======== The records ========

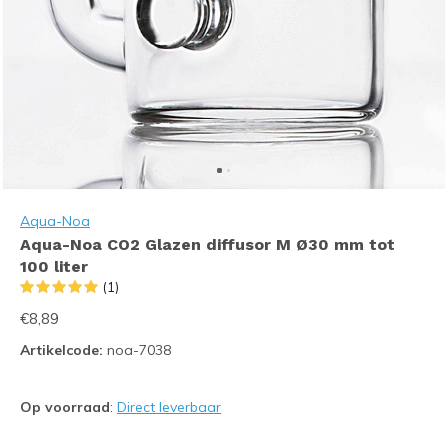
Aqua-Noa
Aqua-Noa CO2 Glazen diffusor M Ø30 mm tot
100 liter
(1)
€8,89
Artikelcode:
noa-7038
Op voorraad
:
Direct leverbaar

========

→ Task statement
Would you write out the data exactly, with no pictures in the copy?

→ Answer section
Aqua-Noa
Aqua-Noa CO2 Glazen diffusor M Ø30 mm tot
100 liter
(1)
€8,89
Artikelcode:
noa-7038
Op voorraad
:
Direct leverbaar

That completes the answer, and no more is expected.